The study, which will be published this month in the Journal of Social Psychological and Personality Science, shows that the degree to which respondents identify as Native American influences the extent to which they find the term offensive. Specifically, the study found that 57 percent of those who “strongly identify with being Native American” and 67 percent of those “who frequently engage in tribal cultural practices” are “deeply insulted by caricatures of Native American culture.”
This finding contradicts multiple Washington Post polls that downplay the extent to which Native Americans are offended by the Washington team nickname. In 2016, a Post poll declared that 90 percent of Native Americans are not bothered by the name. Team owner Daniel Snyder announced at the time that he was “gratified by this overwhelming support from the Native American community.” Despite plenty of criticism of the poll, the huge number, along with national political trends that came to a head later that year, seemed to place the debate in mothballs, even though the term continues to be recognized as a dictionary-defined slur.
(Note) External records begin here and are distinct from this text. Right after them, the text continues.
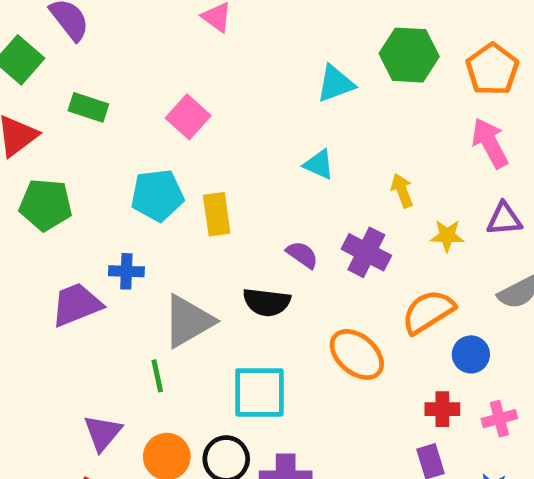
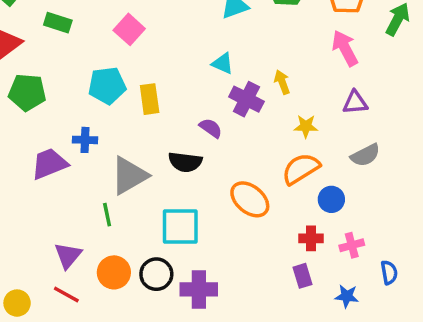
yellow star: (447, 236) -> (306, 126), moved
purple cross: (366, 252) -> (246, 99), moved

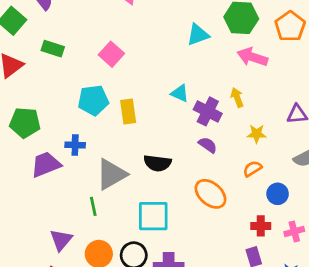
pink arrow: (345, 48) -> (252, 57), moved, turned -44
cyan triangle: (223, 63) -> (180, 93), moved
green pentagon: (27, 92) -> (25, 123), moved
purple semicircle: (211, 128) -> (208, 145), moved
orange semicircle: (301, 169) -> (252, 169), size x0.6

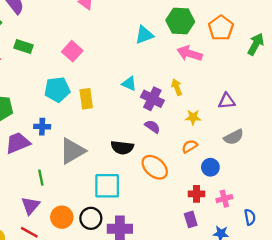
black semicircle: (157, 163) -> (122, 148), moved
green line: (93, 206) -> (41, 178), moved

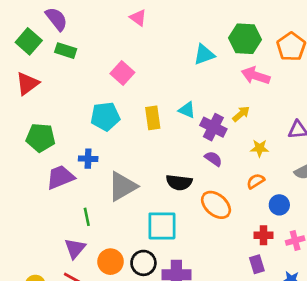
green rectangle: (24, 47) -> (66, 51), moved
yellow arrow: (177, 87) -> (241, 114), turned 70
yellow rectangle: (86, 99) -> (153, 118), moved

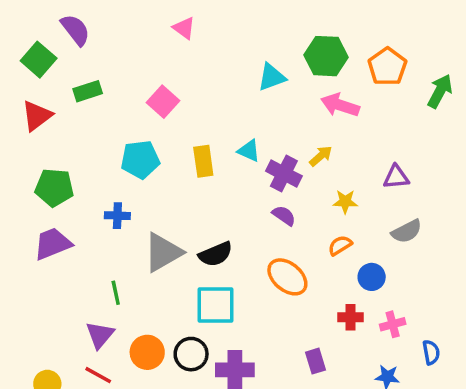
green rectangle: (66, 51) -> (88, 91), moved, turned -36
purple trapezoid: (60, 177) -> (53, 244), moved
black semicircle: (179, 182) -> (216, 254), moved, turned -30
purple rectangle: (257, 264) -> (315, 361), moved

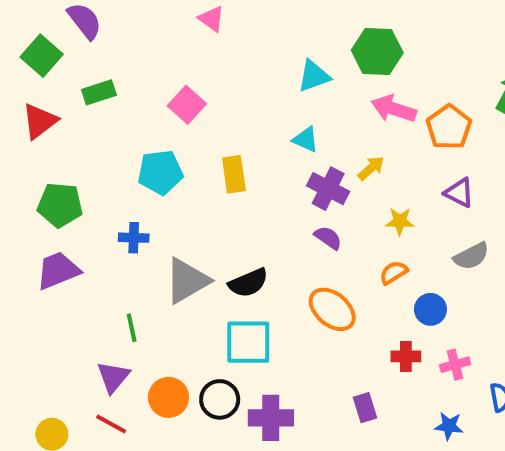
orange pentagon: (387, 67) -> (449, 127), moved
cyan triangle: (249, 151) -> (306, 140), moved
purple triangle: (396, 177) -> (459, 193), turned 32

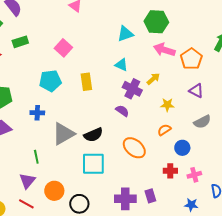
purple semicircle: (328, 238) -> (122, 111), moved
black circle: (220, 399) -> (79, 204), moved
purple cross: (271, 418) -> (125, 199), moved

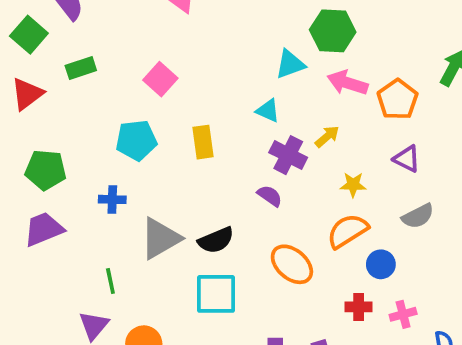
cyan triangle: (125, 34) -> (290, 64), moved
orange semicircle: (164, 130) -> (348, 231), size x1.6

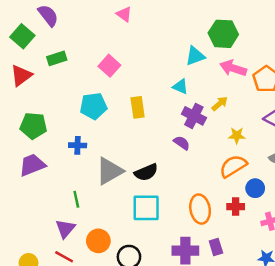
orange ellipse: (292, 264) -> (200, 209), moved, turned 40
red cross: (359, 307) -> (236, 207), moved

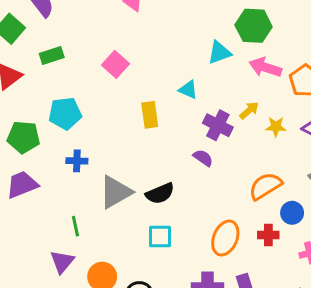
cyan triangle: (180, 87) -> (188, 90), moved
cyan pentagon: (93, 106) -> (65, 113), moved
yellow star: (237, 136) -> (276, 127), moved
cyan square: (146, 208) -> (160, 237), size x0.7
orange ellipse: (200, 209) -> (225, 238), turned 32

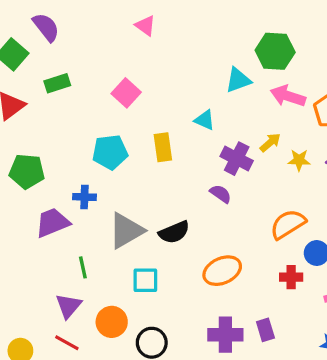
cyan pentagon: (65, 113) -> (110, 152), moved
purple trapezoid: (22, 185) -> (52, 223), moved
cyan square: (160, 237) -> (145, 280), moved
orange ellipse: (225, 238) -> (222, 271), moved, turned 44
A 2019 poll from the Post, a publication owned since 2013 by potentially aspiring NFL team owner Jeff Bezos, declared that a poll of 500 self-identifying Native Americans regarding the term resulted in the most common reaction being described as “proud.” Curiously, the full results of the poll — including the number who said “proud” versus other terms like “indifferent,” “annoyed,” “content,” “satisfied,” and “disappointed” — were not published by the Post.
The Change the Mascot effort, supported by the Oneida Indian Nation and the National Congress of American Indians, has responded to the UC Berkeley study by renewing its call for the NFL and Snyder to change the name of the team.
“Having long called attention to the deeply offensive use and lasting psychological impacts stemming from the NFL’s use of a dictionary-defined slur for Native Americans, we are now urging the Washington team and NFL officials to take our collective voices seriously and finally change the mascot,” Oneida Indian Nation Representative Ray Halbritter, who runs the Change the Mascot campaign, said in a statement. “Native Americans from across the country have been calling for the eradication of the racist and hurtful R-word epithet. And while we are pleased to see prestigious universities devote their attention to the issue, it should not require academic studies to validate appeals by people of color for decency and respect.”
I stopped using the term several years ago out of respect for those Native Americans who are offended by the term, no matter the precise number. (I have not issued a mandate to all PFT writers to follow suit; they can decide on their own whether to use the term, which continues to be the officially acknowledged name of an NFL franchise.) And here’s the fundamental question the NFL and Snyder must continue to ask themselves is this: What number of genuinely offended Native Americans is acceptable?
Yes, this post will trigger comments about political correctness run amok and it will spark a parade of horribles regarding potential franchise name changes for teams like the Giants (because it potentially offends large people) and the Saints (because it potentially offends sinners). The reality, no matter how many fans of the team get angry at me for declining to use the term, is this: Only one NFL team has a name that is recognized as a racial slur. And, inexplicably, the NFL is fine with that.
At some point in the hopefully-not-too-distant future, history will regard this dynamic with the same incredulity that it regards other examples of blatantly racist conduct that, through the passage and time and thanks to right-minded men and women of goodwill, was eventually regarded as wrong and, in turn, abandoned.